[Bounding box prediction data]
=== Begin Enclosure ===

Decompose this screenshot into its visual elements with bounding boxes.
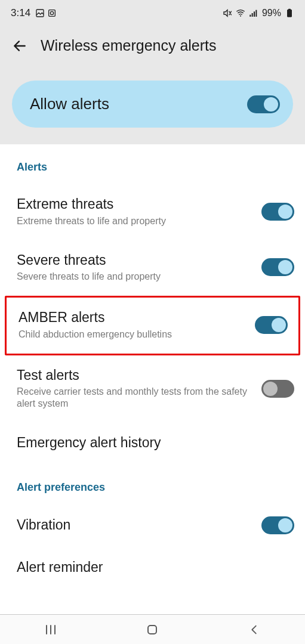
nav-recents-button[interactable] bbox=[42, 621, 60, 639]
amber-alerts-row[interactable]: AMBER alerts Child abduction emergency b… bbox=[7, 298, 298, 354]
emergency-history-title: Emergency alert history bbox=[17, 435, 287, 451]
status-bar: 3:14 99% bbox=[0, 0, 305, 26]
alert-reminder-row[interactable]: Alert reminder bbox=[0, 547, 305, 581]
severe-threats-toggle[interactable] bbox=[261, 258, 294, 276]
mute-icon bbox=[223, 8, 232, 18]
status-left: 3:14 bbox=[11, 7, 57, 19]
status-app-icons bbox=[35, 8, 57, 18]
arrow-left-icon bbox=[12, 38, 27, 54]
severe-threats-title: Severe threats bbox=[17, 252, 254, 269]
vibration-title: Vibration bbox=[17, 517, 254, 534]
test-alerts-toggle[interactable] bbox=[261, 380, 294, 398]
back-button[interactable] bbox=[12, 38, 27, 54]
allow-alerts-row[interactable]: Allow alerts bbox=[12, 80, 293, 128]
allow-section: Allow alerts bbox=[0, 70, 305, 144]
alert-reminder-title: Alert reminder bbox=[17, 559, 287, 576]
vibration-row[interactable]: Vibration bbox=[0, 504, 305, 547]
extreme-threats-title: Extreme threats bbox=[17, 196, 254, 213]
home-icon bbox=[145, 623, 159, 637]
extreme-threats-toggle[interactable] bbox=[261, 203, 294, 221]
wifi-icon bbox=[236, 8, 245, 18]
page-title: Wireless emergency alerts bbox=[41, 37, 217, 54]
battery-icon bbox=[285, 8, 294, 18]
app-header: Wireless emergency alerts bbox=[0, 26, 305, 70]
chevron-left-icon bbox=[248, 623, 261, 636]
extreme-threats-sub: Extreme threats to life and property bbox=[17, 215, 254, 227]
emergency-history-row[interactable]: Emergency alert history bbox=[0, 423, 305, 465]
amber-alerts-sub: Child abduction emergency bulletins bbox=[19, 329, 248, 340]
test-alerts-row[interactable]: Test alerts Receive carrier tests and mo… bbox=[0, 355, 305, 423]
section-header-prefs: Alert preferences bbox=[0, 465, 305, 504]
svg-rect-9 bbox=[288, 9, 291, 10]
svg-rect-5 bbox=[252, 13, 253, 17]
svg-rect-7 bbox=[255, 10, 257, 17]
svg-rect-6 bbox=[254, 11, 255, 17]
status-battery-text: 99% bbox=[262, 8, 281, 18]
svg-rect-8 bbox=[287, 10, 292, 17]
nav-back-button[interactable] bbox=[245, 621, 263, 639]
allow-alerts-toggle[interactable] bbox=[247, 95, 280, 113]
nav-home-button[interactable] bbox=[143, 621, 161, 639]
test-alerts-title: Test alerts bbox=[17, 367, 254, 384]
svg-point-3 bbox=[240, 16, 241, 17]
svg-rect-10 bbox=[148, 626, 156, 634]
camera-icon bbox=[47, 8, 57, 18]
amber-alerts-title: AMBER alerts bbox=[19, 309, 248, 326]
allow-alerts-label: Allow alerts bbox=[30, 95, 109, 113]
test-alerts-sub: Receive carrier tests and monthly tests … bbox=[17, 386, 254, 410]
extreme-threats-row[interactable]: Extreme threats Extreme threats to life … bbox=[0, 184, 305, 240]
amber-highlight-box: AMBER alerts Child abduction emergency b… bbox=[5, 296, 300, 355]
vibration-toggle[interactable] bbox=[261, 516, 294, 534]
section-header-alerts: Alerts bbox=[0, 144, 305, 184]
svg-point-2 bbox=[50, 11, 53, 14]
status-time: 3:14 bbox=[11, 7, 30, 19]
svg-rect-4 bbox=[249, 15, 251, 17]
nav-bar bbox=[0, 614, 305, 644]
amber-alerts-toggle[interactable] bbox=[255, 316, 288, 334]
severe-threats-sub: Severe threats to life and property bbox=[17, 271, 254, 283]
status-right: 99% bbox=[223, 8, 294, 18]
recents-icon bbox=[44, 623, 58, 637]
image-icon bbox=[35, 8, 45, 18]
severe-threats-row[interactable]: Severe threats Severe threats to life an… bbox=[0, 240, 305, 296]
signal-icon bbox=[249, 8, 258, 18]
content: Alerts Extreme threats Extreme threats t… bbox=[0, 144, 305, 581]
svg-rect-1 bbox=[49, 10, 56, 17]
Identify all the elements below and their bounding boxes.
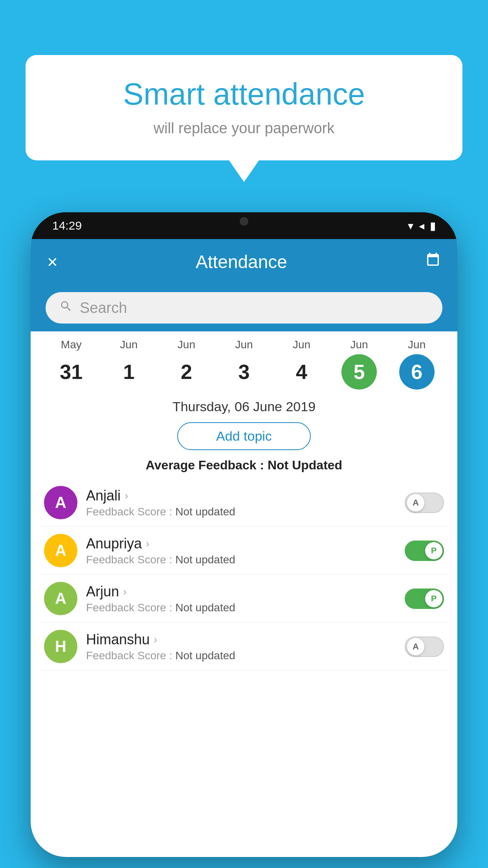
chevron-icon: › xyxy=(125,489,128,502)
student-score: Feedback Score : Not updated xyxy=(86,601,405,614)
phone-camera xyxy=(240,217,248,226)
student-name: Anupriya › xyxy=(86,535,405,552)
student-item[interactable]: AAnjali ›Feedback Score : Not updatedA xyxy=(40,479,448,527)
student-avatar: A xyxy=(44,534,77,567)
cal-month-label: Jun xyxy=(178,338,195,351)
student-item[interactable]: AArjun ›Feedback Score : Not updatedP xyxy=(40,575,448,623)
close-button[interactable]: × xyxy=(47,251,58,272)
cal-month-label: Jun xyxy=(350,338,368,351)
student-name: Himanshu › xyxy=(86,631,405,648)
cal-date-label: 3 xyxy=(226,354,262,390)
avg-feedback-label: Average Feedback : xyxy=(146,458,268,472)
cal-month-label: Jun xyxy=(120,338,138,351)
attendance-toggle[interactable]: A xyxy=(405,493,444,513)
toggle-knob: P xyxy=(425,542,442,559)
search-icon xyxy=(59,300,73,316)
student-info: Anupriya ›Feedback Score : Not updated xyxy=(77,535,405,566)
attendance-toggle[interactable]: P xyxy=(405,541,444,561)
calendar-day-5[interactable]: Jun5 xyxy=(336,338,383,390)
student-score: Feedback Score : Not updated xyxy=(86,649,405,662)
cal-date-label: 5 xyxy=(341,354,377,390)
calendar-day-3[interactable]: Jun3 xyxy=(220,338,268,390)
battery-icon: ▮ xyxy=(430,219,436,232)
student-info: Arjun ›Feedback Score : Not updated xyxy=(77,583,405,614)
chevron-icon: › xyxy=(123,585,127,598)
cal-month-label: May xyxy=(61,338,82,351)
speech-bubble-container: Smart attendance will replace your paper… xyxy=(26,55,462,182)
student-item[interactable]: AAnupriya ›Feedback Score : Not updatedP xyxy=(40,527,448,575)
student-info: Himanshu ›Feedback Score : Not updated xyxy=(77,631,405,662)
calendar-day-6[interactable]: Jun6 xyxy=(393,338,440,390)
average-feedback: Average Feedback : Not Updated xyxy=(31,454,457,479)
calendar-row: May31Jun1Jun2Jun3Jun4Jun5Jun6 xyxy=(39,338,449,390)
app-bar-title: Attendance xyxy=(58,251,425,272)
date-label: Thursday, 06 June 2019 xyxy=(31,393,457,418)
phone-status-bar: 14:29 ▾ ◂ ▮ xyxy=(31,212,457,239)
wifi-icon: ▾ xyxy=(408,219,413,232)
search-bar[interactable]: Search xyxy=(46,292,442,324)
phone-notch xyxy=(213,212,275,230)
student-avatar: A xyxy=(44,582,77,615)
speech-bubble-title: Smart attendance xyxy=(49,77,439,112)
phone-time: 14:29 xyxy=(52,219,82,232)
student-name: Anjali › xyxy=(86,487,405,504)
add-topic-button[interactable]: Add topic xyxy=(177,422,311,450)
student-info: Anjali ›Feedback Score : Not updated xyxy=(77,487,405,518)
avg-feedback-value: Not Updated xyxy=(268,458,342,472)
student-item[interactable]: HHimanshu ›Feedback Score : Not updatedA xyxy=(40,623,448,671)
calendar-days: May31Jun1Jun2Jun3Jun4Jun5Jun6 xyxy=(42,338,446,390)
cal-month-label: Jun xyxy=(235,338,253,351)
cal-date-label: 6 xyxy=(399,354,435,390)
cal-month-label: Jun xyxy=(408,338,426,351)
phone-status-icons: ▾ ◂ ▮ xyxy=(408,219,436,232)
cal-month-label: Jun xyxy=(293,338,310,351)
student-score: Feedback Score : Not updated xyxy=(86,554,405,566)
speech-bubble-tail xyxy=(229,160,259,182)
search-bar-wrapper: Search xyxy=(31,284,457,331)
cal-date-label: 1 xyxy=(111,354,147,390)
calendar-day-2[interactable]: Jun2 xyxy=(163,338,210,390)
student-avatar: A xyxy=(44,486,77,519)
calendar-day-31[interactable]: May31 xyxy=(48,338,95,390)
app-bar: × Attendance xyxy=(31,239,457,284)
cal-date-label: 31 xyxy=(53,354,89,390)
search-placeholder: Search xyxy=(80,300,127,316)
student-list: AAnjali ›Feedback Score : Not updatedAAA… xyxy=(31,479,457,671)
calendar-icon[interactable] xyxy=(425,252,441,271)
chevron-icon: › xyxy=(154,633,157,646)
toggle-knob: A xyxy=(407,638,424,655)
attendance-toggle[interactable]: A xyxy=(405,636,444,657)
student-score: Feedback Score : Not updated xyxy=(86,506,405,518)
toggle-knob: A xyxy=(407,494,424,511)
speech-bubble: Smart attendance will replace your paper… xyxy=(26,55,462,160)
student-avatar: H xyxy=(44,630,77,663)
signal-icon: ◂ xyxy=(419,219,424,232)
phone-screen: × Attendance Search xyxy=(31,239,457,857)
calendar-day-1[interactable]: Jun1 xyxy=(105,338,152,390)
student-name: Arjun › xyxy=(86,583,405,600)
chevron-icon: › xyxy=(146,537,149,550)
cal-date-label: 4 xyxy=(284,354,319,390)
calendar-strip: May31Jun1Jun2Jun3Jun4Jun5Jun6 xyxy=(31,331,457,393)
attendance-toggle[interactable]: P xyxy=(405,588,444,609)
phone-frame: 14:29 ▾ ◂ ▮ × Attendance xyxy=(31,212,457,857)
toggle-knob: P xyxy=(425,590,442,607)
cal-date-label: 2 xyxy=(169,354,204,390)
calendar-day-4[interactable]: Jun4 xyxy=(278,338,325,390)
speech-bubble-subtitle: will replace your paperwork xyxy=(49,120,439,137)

=== End Enclosure ===

## [What the task requires]
Filtering the entries above by the word "emergency", copy each line that matches.

## [Result for this exercise]
amber-alerts-row[interactable]: AMBER alerts Child abduction emergency b… bbox=[7, 298, 298, 354]
emergency-history-title: Emergency alert history bbox=[17, 435, 287, 451]
page-title: Wireless emergency alerts bbox=[41, 37, 217, 54]
app-header: Wireless emergency alerts bbox=[0, 26, 305, 70]
emergency-history-row[interactable]: Emergency alert history bbox=[0, 423, 305, 465]
amber-alerts-sub: Child abduction emergency bulletins bbox=[19, 329, 248, 340]
amber-highlight-box: AMBER alerts Child abduction emergency b… bbox=[5, 296, 300, 355]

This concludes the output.